What you have to do: How many lines in the records below contain the word "autre"? Answer with the number and nothing else.

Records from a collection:
....
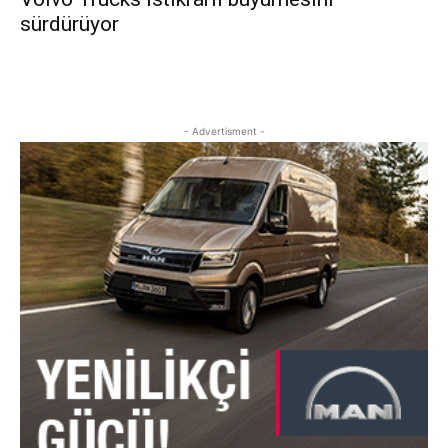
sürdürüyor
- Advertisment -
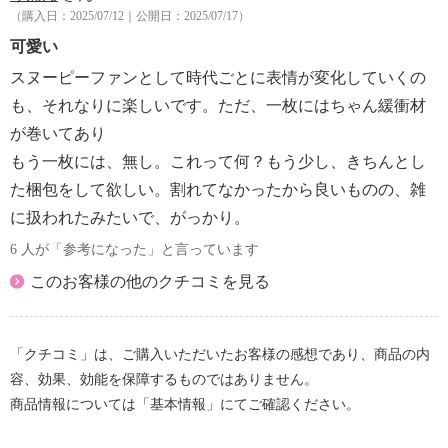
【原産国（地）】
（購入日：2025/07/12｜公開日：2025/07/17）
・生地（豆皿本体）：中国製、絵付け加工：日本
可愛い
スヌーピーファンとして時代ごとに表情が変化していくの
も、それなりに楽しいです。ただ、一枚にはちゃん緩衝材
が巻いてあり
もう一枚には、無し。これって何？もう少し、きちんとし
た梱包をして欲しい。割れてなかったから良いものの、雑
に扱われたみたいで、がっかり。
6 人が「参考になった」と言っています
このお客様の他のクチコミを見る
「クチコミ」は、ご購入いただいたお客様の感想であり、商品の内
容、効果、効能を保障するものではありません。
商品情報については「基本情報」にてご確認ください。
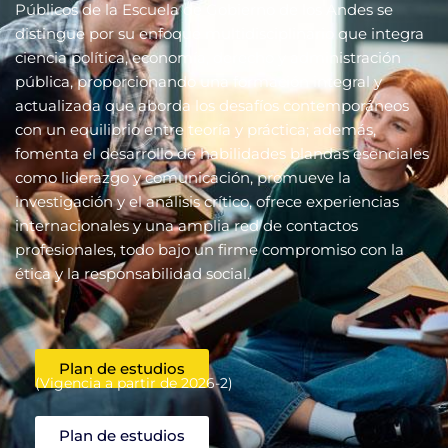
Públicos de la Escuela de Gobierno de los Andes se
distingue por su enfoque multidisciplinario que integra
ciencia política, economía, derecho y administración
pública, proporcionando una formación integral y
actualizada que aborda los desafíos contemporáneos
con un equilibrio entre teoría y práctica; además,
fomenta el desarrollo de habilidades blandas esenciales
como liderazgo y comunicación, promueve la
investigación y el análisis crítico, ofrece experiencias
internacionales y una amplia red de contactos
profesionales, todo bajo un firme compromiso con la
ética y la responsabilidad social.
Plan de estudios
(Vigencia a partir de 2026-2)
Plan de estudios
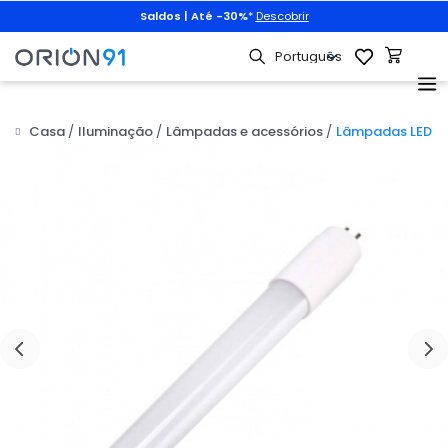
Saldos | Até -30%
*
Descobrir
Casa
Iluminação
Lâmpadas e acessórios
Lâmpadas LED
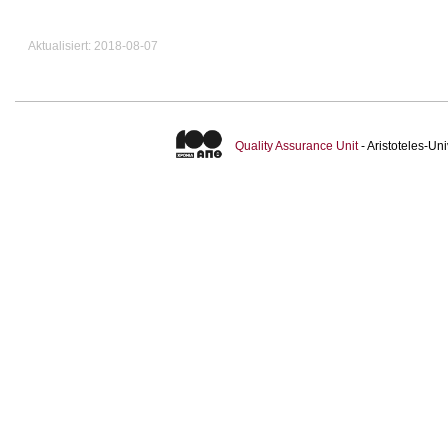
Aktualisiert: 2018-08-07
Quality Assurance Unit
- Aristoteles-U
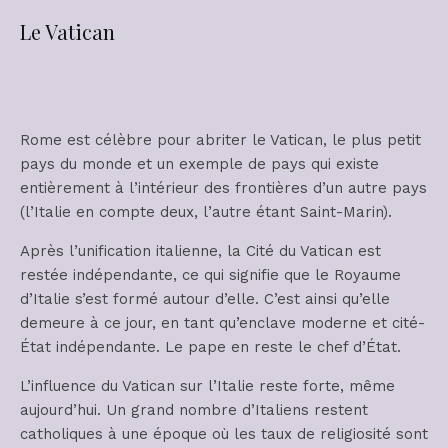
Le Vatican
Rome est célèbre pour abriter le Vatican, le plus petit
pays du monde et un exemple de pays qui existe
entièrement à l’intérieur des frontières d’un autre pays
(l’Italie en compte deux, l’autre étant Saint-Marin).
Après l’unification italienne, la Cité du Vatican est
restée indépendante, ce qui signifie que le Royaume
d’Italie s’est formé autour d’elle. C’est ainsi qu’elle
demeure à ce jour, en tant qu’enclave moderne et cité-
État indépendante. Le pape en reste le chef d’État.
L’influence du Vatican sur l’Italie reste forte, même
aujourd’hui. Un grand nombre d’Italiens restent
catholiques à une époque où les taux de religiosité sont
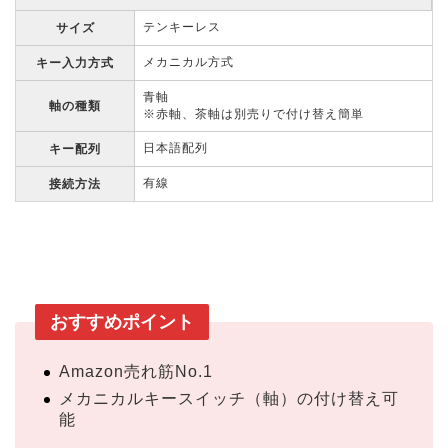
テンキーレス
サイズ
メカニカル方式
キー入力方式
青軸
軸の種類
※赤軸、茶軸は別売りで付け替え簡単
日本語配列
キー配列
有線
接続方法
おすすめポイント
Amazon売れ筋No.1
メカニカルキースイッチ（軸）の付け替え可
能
....
Solution for this exercise: 2